From the records, return each line that has the word "Login" in it.

Records drawn from a dataset:
======

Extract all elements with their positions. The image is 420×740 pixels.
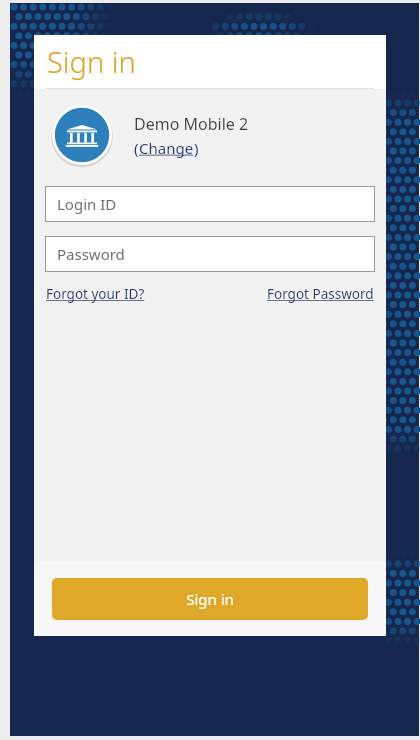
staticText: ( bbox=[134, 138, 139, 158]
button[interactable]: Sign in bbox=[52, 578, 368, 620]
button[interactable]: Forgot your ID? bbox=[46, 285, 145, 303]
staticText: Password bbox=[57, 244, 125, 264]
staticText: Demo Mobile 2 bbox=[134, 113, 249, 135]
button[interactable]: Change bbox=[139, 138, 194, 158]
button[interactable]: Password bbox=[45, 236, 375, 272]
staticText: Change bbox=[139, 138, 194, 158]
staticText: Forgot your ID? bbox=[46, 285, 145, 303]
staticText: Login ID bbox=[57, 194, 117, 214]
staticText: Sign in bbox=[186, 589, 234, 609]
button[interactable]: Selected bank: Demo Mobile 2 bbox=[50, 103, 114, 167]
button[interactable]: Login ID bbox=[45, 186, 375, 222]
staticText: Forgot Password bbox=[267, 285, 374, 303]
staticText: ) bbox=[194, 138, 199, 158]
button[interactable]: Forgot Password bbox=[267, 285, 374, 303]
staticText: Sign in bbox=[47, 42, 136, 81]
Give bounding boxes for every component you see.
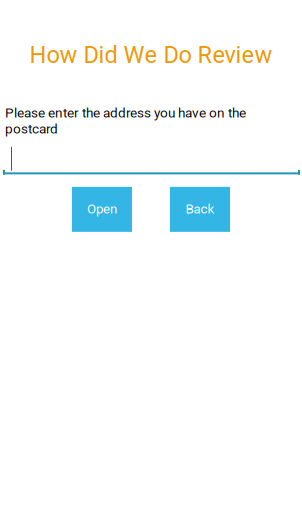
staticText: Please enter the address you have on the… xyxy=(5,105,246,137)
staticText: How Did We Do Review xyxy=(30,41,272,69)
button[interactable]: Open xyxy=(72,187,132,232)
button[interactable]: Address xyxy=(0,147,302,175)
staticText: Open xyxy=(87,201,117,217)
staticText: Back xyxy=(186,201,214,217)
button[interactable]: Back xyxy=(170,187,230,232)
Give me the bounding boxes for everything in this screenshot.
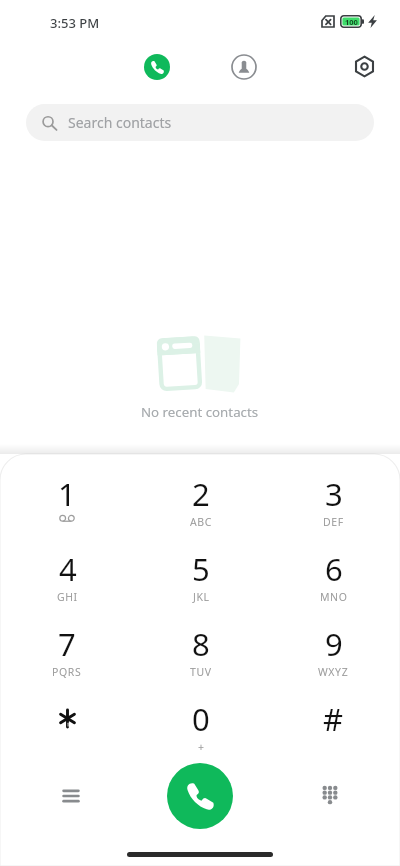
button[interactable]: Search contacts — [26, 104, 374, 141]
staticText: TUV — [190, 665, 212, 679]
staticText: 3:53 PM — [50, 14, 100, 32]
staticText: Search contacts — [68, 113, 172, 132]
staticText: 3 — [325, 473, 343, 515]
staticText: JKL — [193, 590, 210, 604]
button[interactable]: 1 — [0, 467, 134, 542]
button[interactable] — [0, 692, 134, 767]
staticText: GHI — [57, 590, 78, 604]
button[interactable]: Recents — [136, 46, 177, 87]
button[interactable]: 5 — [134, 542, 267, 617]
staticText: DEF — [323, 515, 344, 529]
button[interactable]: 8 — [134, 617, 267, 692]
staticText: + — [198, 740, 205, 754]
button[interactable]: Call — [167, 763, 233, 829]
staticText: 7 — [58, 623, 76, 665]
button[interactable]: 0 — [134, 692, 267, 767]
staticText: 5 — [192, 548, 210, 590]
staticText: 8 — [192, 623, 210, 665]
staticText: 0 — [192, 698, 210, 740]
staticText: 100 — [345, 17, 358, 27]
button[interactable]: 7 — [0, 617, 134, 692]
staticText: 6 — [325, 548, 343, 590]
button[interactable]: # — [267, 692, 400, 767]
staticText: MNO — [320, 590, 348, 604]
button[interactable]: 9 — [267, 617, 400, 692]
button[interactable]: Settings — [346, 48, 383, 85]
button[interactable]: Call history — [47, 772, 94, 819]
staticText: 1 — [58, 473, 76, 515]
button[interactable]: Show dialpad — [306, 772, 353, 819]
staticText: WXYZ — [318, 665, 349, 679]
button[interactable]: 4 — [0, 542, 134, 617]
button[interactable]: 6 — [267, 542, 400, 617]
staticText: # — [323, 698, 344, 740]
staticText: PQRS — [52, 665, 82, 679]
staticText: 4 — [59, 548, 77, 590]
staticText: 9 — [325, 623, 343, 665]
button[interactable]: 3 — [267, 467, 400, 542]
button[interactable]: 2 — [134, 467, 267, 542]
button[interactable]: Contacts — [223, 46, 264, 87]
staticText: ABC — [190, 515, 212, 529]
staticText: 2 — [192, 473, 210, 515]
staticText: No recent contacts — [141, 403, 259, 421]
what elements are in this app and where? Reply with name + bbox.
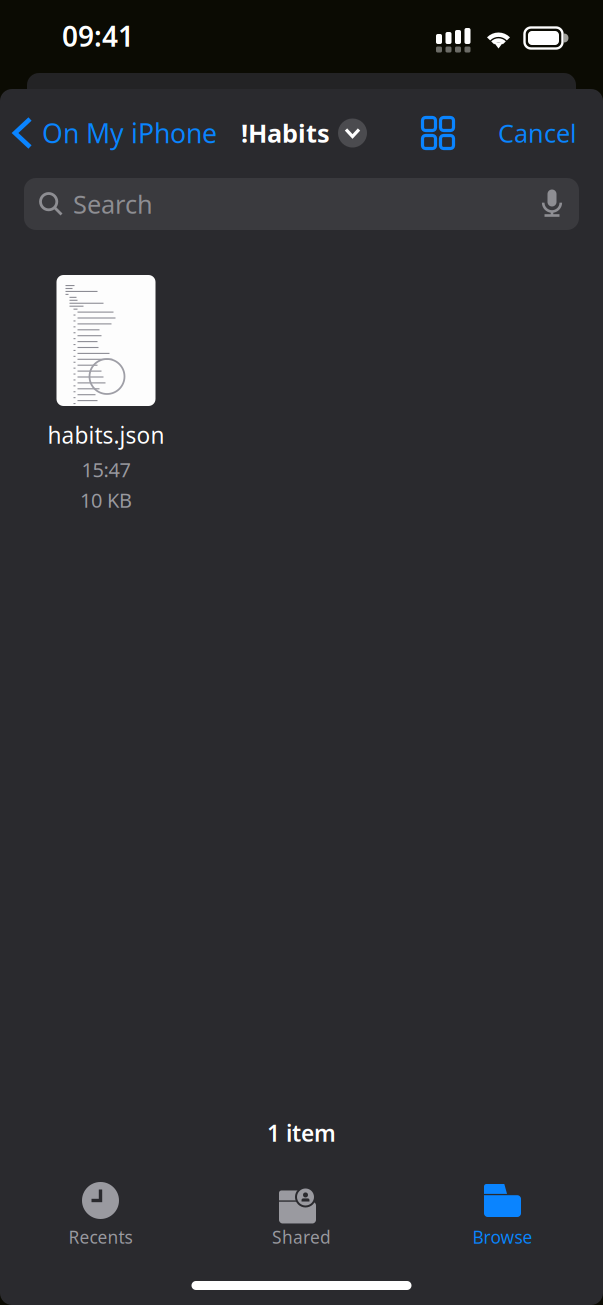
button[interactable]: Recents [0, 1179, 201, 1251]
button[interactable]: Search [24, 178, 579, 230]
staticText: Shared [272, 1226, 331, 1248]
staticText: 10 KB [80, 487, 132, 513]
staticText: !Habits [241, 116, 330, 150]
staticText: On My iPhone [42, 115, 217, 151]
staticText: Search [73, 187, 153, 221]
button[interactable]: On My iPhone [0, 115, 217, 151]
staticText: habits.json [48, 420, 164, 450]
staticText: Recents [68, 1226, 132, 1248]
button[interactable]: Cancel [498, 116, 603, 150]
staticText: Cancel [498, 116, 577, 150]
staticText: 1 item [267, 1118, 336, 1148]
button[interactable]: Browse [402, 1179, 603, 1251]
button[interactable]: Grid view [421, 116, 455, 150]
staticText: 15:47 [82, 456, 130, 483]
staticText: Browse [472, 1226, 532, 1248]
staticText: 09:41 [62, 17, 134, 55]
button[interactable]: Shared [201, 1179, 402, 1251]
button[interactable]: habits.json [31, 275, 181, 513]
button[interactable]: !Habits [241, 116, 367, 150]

======

_Solution for this problem:_
staticText: Login ID bbox=[57, 194, 117, 214]
button[interactable]: Login ID bbox=[45, 186, 375, 222]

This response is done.